Beam Analysis Simulator

Modified: Jun. 9, 2026

Published: Jun. 5, 2026

Every textbook beam problem gives you one answer for one fixed loading. Change the span, shift a load, or swap the cross-section and you restart the algebra by hand, redraw the shear-force and bending-moment diagrams from scratch, and still cannot see where the critical section actually falls until the very end. This simulator makes the analysis move: drag any parameter and the shear-force diagram, bending-moment diagram, deflected shape, and bending stress all update live, with the critical section marked automatically. #BeamAnalysis #SolidMechanics #StructuralDesign

Open Simulator

What You Can Analyze

Reaction forces

Read the support reactions at A and B (or the wall reaction and moment for a cantilever) for any combination of point loads and distributed load, computed from equilibrium.

Shear-force and bending-moment diagrams

The full shear V(x) and moment M(x) profiles along the span, with the critical section (peak moment) marked by a dashed vertical line on every chart.

Bending stress and deflection

Maximum bending stress at the outermost fibre of the cross-section, the deflected shape along the span, peak deflection and its location, and the span-to-deflection stiffness ratio.

Safety check

Enter an allowable stress and read a live safety factor. The bending-stress chart overlays the yield line and flags overstress immediately.

Key Features

Animated probe sweep Press the Probe button to sweep a section marker along the span and read the local shear and moment at every point. The deflected shape is exaggerated for clarity throughout.
Live result readouts Every result updates as you drag any slider: reaction forces RA and RB, maximum shear Vmax, maximum moment Mmax and its position, maximum deflection and its position, second moment of area I, section modulus S, maximum bending stress, and the safety factor.
Four analysis charts in two tab groups The Diagrams group holds the shear-force chart (V vs. x) and the bending-moment chart (M vs. x). The Response group holds the deflection chart (y vs. x) and the bending-stress chart (sigma vs. x) with the yield line overlaid. Per-chart PNG export is available on every panel.
Four beam presets Switch between realistic starting configurations with a single click: two point loads on a simply-supported beam, uniformly distributed load on a simply-supported beam, cantilever with a tip point load, and cantilever with a full-span distributed load.
A/B beam comparison Save the current beam as Beam A, then change the span, cross-section, or loads to configure Beam B. Both datasets overlay on every chart as dashed and solid curves so you can see exactly how each change moves the diagrams.
Downloadable resources A lab report with watermark-free beam diagram and all four charts (as Markdown, PNG images, and a DOCX converter), a full span-by-span CSV dataset, and a design-data sheet with reactions, peak moment, safety factor, and a probe-sweep animation video.

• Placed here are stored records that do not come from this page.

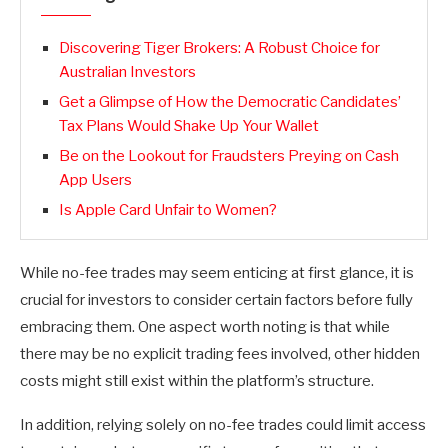
Discovering Tiger Brokers: A Robust Choice for
Australian Investors
Get a Glimpse of How the Democratic Candidates’
Tax Plans Would Shake Up Your Wallet
Be on the Lookout for Fraudsters Preying on Cash
App Users
Is Apple Card Unfair to Women?
While no-fee trades may seem enticing at first glance, it is
crucial for investors to consider certain factors before fully
embracing them. One aspect worth noting is that while
there may be no explicit trading fees involved, other hidden
costs might still exist within the platform’s structure.
In addition, relying solely on no-fee trades could limit access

Preset Beam Configurations

Preset	Support	L (mm)	P1 (N)	a1 (mm)	P2 (N)	a2 (mm)	w (N/mm)	b (mm)	h (mm)	E (GPa)	Represents
Two point loads	Simply supported	1000	2000	300	1500	700	0	40	80	200	Steel beam with two off-centre loads
Uniformly loaded	Simply supported	1200	0	600	0	600	5	50	100	200	Floor beam under full-span distributed load
Cantilever, tip load	Cantilever	800	1200	800	0	400	0	30	60	200	Bracket or shelf with end point load
Cantilever, distributed	Cantilever	700	0	350	0	350	4	40	80	69	Aluminium cantilever under full-span load

Equations

Second moment of area and section modulus for a rectangular cross-section (b wide, h deep):

I = b * h^3 / 12           (mm^4)
c = h / 2                  (mm, distance to outermost fibre)
S = I / c                  (mm^3, section modulus)

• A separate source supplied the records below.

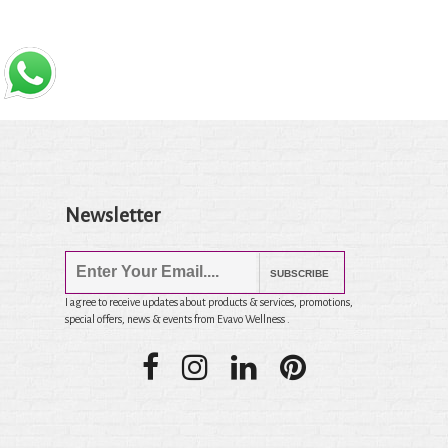
Newsletter
SUBSCRIBE
I agree to receive updates about products & services, promotions,
special offers, news & events from Evavo Wellness .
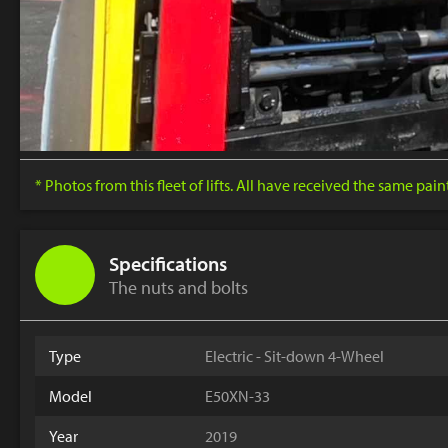
* Photos from this fleet of lifts. All have received the same pai
Specifications
The nuts and bolts
Type
Electric - Sit-down 4-Wheel
Model
E50XN-33
Year
2019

Support reactions, equilibrium about the left support (x = 0):

Simply supported:
  sum of loads:  W = P1 + P2 + w * (wb2 - wb1)
  moment arm:    M_about_0 = P1*a1 + P2*a2 + w*(wb2-wb1)*((wb1+wb2)/2)
  RB = M_about_0 / L
  RA = W - RB

Cantilever (fixed at x = 0):
  RA = W
  M0 = -M_about_0        (reaction moment at the wall)

Shear force at position x (up-positive, evaluated just to the right of x):

V(x) = RA
       - P1           if x > a1
       - P2           if x > a2
       - w * max(0, min(x, wb2) - wb1)   if x > wb1

Bending moment at position x (sagging-positive):

M(x) = M0 + RA*x
       - P1*(x - a1)            if x > a1
       - P2*(x - a2)            if x > a2
       - w*len*(x - (wb1+xx)/2) if x > wb1
         where xx = min(x, wb2), len = max(0, xx - wb1)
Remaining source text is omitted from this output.